I'm working on Pyspark python. I downloaded a sample csv file from Kaggle (Covid Live.csv)
and the data from the table is as follows when opened in visual code
(Raw CSV data only partial data)
#,"Country,
Other","Total
Cases","Total
Deaths","New
Deaths","Total
Recovered","Active
Cases","Serious,
Critical","Tot Cases/
1M pop","Deaths/
1M pop","Total
Tests","Tests/
1M pop",Population
1,USA,"98,166,904","1,084,282",,"94,962,112","2,120,510","2,970","293,206","3,239","1,118,158,870","3,339,729","334,805,269"

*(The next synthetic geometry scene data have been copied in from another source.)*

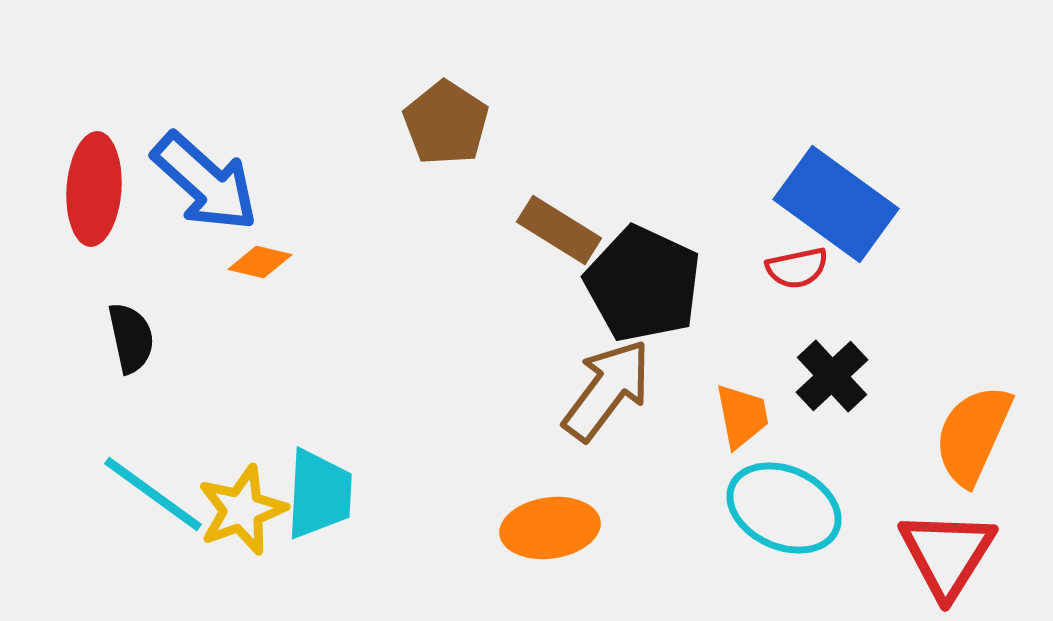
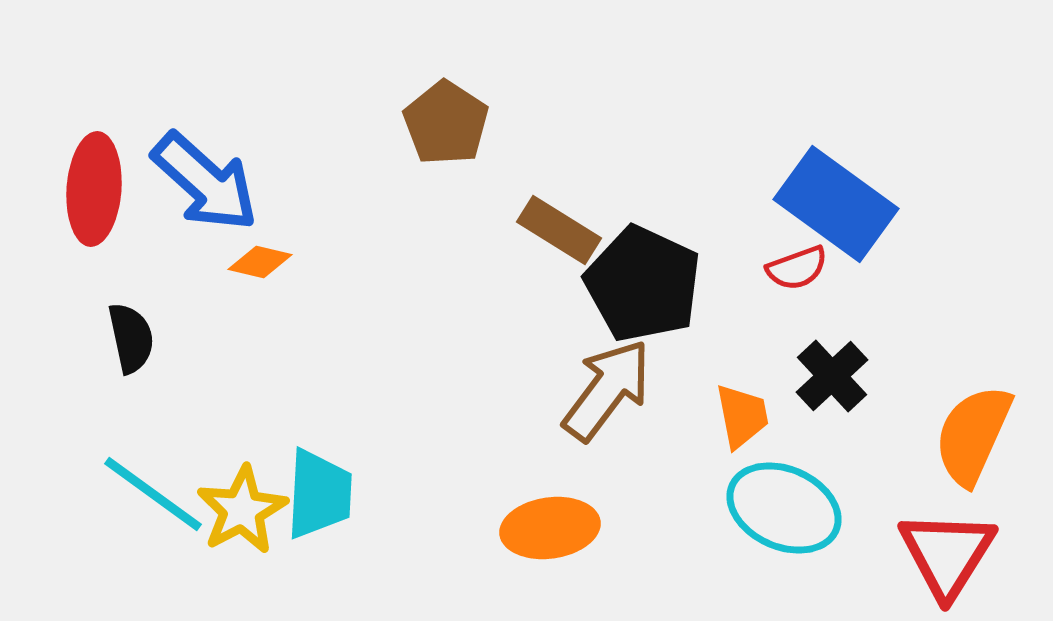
red semicircle: rotated 8 degrees counterclockwise
yellow star: rotated 8 degrees counterclockwise
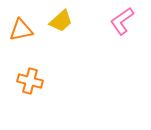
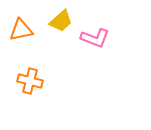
pink L-shape: moved 27 px left, 17 px down; rotated 124 degrees counterclockwise
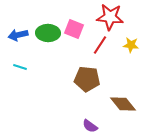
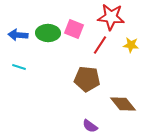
red star: moved 1 px right
blue arrow: rotated 18 degrees clockwise
cyan line: moved 1 px left
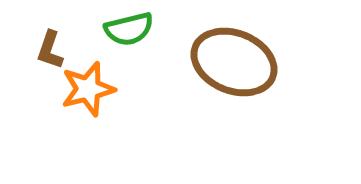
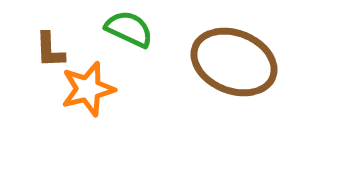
green semicircle: rotated 141 degrees counterclockwise
brown L-shape: rotated 21 degrees counterclockwise
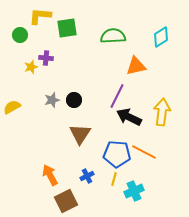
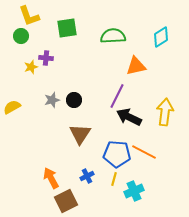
yellow L-shape: moved 11 px left; rotated 115 degrees counterclockwise
green circle: moved 1 px right, 1 px down
yellow arrow: moved 3 px right
orange arrow: moved 1 px right, 3 px down
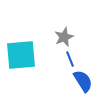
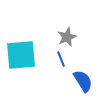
gray star: moved 3 px right
blue line: moved 9 px left
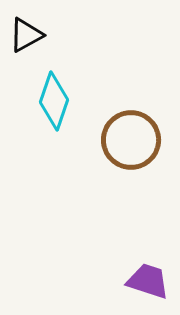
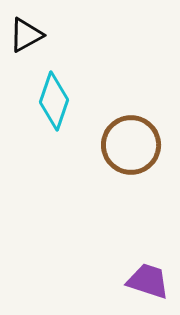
brown circle: moved 5 px down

2,India,"44,587,307","528,629",,"44,019,095","39,583",698,"31,698",376,"894,416,853","635,857","1,406,631,776"........
The problem i'm facing here, the column names are also being displayed as records in pyspark databricks console when executed with below code
from pyspark.sql.types import *
df1 = spark.read.format("csv") \
.option("inferschema", "true") \
.option("header", "true") \
.load("dbfs:/FileStore/shared_uploads/[email protected]/Covid_Live.csv") \
.select("*")
Spark Jobs -->
df1:pyspark.sql.dataframe.DataFrame
#:string
Country,:string
As can be observed above , spark is detecting only two columns # and Country but not aware that 'Total Cases', 'Total Deaths' . . are also columns
How do i tackle this malformation ?
CodePudding user response:
Few ways to go about this.
- Fix the header in the csv before reading (should be on a single line). Also pay attention to quoting and escape settings.
- Read in PySpark with manually provided schema and filter out the bad lines.
- Read using pandas, skip the first 12 lines. Add proper column names, convert to PySpark dataframe.
CodePudding user response:
So , the solution is pretty simple and does not require you to 'edit' the data manually or anything of those sorts.
I just had to add .option("multiLine","true") \
and the data is displaying as desired!